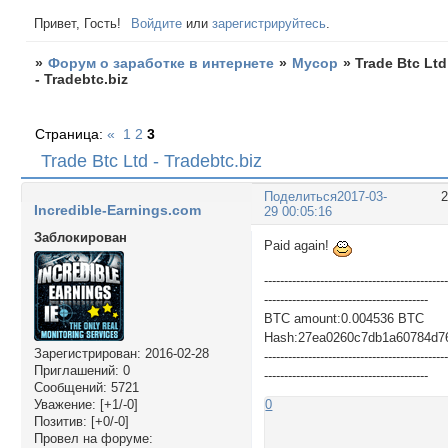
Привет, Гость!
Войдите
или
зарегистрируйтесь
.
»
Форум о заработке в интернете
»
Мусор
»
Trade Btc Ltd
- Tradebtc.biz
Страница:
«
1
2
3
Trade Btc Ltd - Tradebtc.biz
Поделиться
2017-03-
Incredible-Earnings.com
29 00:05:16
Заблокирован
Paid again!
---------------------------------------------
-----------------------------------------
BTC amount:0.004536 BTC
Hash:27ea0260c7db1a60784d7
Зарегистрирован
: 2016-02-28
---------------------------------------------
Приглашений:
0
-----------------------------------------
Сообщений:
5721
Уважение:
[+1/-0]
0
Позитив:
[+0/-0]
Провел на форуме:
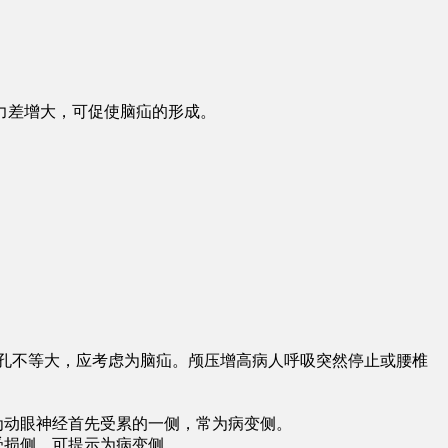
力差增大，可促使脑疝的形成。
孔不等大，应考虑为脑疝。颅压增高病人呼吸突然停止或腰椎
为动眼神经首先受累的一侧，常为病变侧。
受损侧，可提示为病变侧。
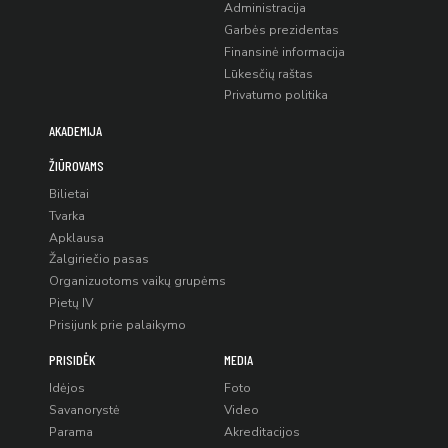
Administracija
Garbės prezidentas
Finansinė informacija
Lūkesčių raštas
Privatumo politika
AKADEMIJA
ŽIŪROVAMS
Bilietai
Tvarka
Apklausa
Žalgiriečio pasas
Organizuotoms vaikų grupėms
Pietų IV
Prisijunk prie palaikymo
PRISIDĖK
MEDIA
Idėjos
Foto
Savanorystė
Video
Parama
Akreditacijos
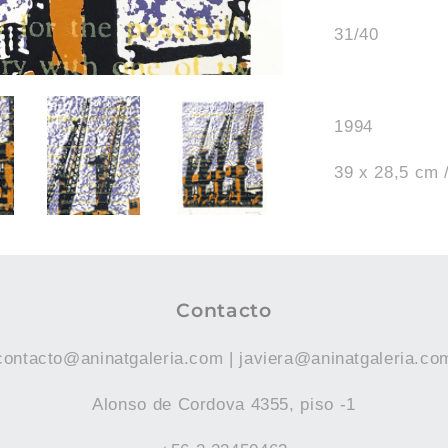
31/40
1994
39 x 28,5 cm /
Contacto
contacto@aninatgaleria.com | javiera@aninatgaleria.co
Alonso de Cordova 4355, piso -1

************

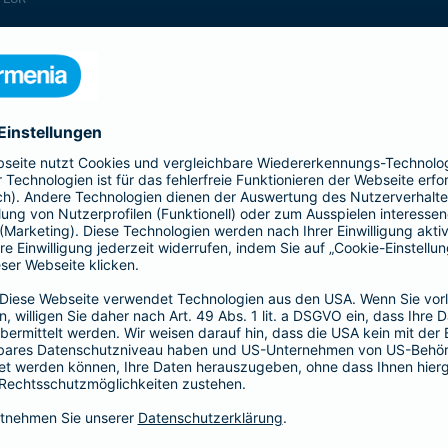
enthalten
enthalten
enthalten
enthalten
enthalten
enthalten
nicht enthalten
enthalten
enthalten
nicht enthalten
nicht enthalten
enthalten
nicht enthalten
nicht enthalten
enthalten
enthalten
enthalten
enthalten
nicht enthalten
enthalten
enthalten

************

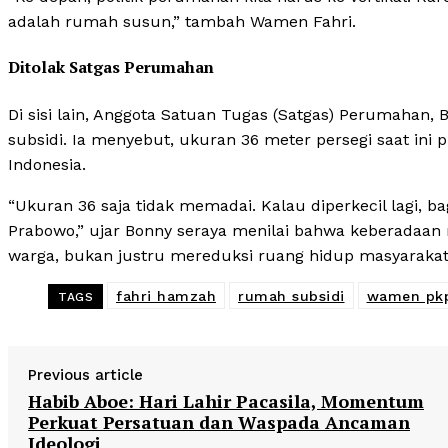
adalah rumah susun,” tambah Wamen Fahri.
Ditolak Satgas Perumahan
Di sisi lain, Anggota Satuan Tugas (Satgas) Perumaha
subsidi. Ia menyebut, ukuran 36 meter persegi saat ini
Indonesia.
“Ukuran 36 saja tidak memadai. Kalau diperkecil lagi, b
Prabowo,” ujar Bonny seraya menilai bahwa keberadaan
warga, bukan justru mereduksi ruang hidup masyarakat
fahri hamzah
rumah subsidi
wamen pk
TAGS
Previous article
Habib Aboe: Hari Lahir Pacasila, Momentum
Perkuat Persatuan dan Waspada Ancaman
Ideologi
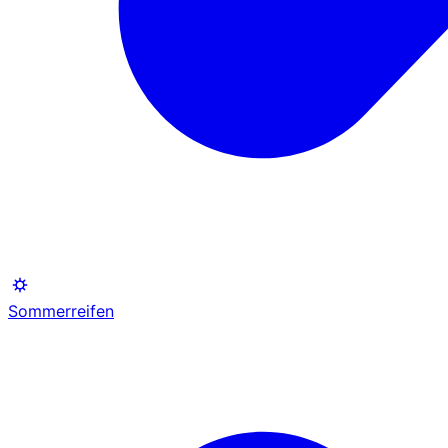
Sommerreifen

************

§ What you need to do
Above are the records; please give again, exactly and in full, only the lines that run from the line with "Perkuat Persatuan dan Waspada Ancaman" through the line with "Sommerreifen", with no pictures.

§ Your solution
Perkuat Persatuan dan Waspada Ancaman
Ideologi
Sommerreifen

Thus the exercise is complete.